Celerity Runtime —

The Celerity distributed runtime and API aims to bring the power and ease of
use of SYCL to multi-GPU systems and distributed memory
clusters, with transparent scaling.

If you want a step-by-step introduction on how to set up dependencies and
implement your first Celerity application, check out the
tutorial!

Overview

Programming modern accelerators is already challenging in and of itself.
Combine it with the distributed memory semantics of a cluster, and the
complexity can become so daunting that many leave it unattempted. Celerity
wants to relieve you of some of this burden, allowing you to target
accelerator clusters with programs that look like they are written for a
single device.

High-level API based on SYCL

Celerity makes it a priority to stay as close to the SYCL API as possible. If
you have an existing SYCL application, you should be able to migrate it to
Celerity without much hassle. If you know SYCL already, this will probably
look very familiar to you:

cpp
celerity::buffer<float> buf(celerity::range(1024));
queue.submit([&](celerity::handler& cgh) {
    celerity::accessor acc(buf, cgh,
        celerity::access::one_to_one(),               // 1
        celerity::write_only, celerity::no_init);
    cgh.parallel_for(
        celerity::range(1024),                        // 2
        [=](celerity::item<1> item) {                 // 3
            acc[item] = sycl::sin(item[0] / 1024.f);  // 4
        });
});

Provide a range-mapper to tell Celerity which
parts of the buffer will be accessed by the kernel.
Submit a kernel to be executed by 1024 parallel work items. This kernel
may be split across any number of nodes.
Kernels can be expressed as C++ lambda functions, just like in SYCL. In
fact, no changes to your existing kernels are required.
Access your buffers as if they reside on a single device -- even though
they might be scattered throughout the cluster.
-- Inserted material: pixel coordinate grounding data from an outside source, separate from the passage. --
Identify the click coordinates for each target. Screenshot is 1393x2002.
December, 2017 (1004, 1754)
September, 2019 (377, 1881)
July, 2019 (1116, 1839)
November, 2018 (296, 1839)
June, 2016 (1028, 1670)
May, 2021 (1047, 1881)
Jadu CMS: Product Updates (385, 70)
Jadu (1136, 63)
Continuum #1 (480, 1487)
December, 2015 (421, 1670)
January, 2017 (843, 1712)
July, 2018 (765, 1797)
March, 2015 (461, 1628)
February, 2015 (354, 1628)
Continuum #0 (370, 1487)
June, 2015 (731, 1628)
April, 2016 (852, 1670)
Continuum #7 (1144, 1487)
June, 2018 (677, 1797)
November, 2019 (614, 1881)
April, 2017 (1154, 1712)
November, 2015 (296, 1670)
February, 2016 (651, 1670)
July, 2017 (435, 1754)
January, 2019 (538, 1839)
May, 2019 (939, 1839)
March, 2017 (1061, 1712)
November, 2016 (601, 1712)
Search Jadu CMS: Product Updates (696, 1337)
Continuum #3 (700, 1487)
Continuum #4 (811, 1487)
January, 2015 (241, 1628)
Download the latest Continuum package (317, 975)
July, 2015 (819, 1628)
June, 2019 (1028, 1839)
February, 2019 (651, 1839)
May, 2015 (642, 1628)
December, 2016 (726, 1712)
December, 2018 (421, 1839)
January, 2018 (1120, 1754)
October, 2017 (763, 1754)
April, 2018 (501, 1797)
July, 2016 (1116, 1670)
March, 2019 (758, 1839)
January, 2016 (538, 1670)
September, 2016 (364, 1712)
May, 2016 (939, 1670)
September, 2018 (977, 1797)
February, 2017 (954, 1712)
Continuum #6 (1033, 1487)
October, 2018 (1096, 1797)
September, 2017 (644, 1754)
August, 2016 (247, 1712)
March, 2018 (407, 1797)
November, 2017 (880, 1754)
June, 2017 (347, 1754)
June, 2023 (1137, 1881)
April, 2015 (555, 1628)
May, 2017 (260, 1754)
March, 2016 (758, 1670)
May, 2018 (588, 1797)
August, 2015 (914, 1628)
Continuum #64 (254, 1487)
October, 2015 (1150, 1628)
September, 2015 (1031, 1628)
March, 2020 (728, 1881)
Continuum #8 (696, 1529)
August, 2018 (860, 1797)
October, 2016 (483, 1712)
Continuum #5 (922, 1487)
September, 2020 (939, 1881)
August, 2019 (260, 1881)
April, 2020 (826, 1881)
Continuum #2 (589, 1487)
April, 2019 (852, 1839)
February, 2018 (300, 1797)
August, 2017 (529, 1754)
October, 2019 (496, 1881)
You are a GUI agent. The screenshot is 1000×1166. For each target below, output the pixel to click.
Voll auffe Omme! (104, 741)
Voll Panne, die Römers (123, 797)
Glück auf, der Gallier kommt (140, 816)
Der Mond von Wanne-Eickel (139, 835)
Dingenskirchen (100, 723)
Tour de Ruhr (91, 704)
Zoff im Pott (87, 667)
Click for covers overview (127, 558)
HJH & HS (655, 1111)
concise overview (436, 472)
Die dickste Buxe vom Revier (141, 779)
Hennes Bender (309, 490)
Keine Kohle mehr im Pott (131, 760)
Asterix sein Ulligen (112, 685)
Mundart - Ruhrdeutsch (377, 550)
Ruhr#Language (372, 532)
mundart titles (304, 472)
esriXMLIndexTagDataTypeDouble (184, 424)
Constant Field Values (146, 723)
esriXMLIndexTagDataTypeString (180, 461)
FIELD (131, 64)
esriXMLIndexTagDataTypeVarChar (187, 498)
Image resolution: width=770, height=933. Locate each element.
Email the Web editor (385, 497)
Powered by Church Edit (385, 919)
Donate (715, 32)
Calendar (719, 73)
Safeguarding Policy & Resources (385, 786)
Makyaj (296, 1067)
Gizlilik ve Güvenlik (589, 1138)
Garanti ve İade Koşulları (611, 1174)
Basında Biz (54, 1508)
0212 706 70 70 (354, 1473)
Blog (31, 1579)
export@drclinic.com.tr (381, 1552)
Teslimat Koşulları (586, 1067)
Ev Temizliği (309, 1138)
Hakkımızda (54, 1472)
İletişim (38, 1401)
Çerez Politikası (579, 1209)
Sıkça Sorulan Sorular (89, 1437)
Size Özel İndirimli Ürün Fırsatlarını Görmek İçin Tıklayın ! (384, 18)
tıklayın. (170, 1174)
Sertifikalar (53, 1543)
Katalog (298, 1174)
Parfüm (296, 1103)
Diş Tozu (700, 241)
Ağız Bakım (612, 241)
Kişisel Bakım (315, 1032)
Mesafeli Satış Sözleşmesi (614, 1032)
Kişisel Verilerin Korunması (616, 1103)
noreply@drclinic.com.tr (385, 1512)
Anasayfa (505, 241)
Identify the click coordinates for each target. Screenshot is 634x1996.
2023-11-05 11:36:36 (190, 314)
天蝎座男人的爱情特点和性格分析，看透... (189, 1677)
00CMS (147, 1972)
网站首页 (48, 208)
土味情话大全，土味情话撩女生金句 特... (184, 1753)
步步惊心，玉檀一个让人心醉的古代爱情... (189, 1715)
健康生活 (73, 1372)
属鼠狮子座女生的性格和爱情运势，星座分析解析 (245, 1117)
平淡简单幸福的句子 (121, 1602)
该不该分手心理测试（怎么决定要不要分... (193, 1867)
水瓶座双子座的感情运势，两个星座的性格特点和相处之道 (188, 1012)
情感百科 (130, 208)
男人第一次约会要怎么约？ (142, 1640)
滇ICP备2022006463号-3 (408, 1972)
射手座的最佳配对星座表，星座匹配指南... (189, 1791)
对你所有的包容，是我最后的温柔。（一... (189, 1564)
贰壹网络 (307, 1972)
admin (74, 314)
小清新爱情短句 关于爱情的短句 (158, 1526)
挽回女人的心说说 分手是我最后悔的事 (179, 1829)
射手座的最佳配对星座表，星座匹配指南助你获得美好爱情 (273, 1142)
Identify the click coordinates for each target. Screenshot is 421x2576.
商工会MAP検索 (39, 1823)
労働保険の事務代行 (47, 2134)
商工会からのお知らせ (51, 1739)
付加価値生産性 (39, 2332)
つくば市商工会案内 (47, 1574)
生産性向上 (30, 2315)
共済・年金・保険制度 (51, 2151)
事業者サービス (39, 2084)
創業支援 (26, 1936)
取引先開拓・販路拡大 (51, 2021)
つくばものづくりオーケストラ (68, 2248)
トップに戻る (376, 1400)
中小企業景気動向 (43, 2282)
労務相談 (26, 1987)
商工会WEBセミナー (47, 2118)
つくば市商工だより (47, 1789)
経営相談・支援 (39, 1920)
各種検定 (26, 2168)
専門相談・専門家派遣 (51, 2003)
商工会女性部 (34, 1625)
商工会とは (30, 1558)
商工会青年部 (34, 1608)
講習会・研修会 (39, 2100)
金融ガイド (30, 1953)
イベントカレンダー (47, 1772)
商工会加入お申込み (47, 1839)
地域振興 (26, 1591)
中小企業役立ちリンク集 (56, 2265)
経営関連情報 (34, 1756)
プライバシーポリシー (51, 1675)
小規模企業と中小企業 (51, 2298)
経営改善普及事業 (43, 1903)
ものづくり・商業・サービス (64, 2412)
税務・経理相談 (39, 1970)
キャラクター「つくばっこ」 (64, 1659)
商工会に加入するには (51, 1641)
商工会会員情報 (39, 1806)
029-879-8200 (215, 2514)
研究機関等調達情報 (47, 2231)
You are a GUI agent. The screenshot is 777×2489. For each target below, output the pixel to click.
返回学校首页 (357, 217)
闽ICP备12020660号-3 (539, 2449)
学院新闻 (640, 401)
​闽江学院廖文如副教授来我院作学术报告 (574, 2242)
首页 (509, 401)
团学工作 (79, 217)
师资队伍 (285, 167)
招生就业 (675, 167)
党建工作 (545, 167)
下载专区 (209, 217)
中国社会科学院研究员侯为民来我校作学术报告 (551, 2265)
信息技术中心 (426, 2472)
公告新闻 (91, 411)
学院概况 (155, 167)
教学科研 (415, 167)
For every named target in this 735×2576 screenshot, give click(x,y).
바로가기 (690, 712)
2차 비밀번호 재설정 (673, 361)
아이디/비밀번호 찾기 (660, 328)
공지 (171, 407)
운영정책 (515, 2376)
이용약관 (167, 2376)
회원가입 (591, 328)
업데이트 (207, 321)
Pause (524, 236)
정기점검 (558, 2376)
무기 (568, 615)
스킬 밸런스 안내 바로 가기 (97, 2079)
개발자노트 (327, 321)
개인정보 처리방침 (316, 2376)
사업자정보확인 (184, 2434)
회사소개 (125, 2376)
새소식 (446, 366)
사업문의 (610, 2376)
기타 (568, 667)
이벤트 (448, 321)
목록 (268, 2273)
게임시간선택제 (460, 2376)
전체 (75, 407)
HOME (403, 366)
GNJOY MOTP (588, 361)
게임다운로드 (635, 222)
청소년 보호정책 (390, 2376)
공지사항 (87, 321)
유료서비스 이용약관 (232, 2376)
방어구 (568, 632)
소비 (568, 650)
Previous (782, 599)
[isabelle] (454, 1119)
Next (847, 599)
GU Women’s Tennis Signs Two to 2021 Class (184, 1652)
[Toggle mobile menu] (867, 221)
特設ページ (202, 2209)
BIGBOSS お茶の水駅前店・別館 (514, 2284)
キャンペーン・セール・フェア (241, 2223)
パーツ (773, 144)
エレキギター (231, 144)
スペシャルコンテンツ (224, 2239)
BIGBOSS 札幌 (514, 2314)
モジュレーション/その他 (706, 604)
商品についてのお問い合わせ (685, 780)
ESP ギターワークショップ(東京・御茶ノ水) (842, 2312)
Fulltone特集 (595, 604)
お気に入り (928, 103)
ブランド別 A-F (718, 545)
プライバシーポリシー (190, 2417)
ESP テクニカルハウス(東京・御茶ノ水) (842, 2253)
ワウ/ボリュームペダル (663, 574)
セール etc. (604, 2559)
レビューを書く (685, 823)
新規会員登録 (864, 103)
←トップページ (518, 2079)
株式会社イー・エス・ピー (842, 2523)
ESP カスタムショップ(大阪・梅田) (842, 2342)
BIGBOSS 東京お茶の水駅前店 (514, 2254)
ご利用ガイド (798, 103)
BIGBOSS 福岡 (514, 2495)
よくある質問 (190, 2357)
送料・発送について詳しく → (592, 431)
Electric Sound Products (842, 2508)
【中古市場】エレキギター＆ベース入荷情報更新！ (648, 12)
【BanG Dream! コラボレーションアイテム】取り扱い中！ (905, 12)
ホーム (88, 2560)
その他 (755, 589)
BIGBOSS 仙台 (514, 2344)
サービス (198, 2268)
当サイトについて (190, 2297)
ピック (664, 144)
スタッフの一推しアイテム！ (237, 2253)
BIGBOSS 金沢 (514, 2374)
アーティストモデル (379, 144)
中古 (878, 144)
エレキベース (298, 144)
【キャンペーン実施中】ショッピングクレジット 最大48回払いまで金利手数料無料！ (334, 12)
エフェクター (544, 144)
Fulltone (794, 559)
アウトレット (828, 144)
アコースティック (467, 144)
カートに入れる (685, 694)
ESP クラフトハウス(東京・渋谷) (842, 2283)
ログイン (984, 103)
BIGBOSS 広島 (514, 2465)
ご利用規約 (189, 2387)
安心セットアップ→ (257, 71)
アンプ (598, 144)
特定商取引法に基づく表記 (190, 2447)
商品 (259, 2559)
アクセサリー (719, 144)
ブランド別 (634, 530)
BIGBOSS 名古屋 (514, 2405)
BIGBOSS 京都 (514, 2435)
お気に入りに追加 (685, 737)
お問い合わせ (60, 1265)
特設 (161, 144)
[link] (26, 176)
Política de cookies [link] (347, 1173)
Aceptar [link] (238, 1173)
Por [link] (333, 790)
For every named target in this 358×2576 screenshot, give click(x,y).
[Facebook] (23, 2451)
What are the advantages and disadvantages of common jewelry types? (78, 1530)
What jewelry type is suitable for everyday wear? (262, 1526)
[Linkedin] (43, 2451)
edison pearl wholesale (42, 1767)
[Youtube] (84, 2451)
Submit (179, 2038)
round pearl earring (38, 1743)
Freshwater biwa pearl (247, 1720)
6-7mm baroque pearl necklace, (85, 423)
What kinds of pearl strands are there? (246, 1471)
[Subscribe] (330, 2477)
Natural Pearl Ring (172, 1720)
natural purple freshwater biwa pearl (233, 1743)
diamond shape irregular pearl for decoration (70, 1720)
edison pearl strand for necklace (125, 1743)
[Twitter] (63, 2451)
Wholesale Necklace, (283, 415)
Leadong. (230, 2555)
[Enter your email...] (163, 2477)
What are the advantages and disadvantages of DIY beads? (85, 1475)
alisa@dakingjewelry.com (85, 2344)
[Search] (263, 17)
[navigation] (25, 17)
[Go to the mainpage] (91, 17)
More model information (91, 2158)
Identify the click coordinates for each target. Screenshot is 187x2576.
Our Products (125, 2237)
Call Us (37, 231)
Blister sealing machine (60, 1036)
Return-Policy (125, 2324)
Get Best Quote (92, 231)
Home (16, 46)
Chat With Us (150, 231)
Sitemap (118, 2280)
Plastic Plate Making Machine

Run it like any other MPI application

The kernel shown above can be run on a single GPU, just like in SYCL, on
multiple GPUs attached to a single shared memory system, or on a whole cluster
-- without having to change anything about the program itself.

On a cluster with 2 nodes and a single GPU each, mpirun -n 2 ./my_example
might have the first GPU compute the range 0-512 of the kernel, while the
second one computes 512-1024. However, as the user, you don't have to care how
exactly your computation is being split up.

By default, a Celerity application will use all the attached GPUs, i.e. running
./my_example on a machine with 4 GPUs will automatically use all of them.

To see how you can use the result of your computation, look at some of our
fully-fledged examples, or follow the tutorial!

Building Celerity

Celerity uses CMake as its build system. The build process itself is rather
simple, however you have to make sure that you have a few dependencies
installed first.

Dependencies

A supported SYCL implementation, either
- AdaptiveCpp,
- DPC++, or
- SimSYCL
CMake (3.13 or newer)
A C++20 compiler
[optional] An MPI 2 implementation (tested with OpenMPI 4.0, MPICH 3.3 should work as well)

See the platform support guide on which library and OS versions are supported and
automatically tested.

Building can be as simple as calling cmake && make, depending on your setup
you might however also have to provide some library paths etc.
See our installation guide for more information.

The runtime comes with several examples that can be used as a starting
point for developing your own Celerity application. All examples will also be built
automatically in-tree when the CELERITY_BUILD_EXAMPLES CMake option is set
(true by default).

Using Celerity as a Library

Simply run make install (or equivalent, depending on build system) to copy
all relevant header files and libraries to the CMAKE_INSTALL_PREFIX. This
includes a CMake package configuration file
which is placed inside the lib/cmake/Celerity directory. You can then use
find_package(Celerity CONFIG) to include Celerity into your CMake project.
Once included, you can use the add_celerity_to_target(TARGET target SOURCES source1 source2...)
function to set up the required dependencies for a target (no need to link manually).

Running a Celerity Application

When running on a single machine, simply execute your application as you
normally would -- no special invocation required. By default, the runtime
will then attempt use all available GPUs. A simple way of limiting this,
e.g. for benchmarking, is to use vendor-specific environment variables such
as CUDA_VISIBLE_DEVICES, HIP_VISIBLE_DEVICES or ONEAPI_DEVICE_SELECTOR.

When targeting distributed memory clusters, a Celerity application can be
executed like any other MPI-based application (i.e., using mpirun or equivalent).

There are also several environment variables which influence
Celerity's runtime behavior. Tweaking these variables can be useful to tailor
performance to specific systems, as well as for debugging Celerity applications.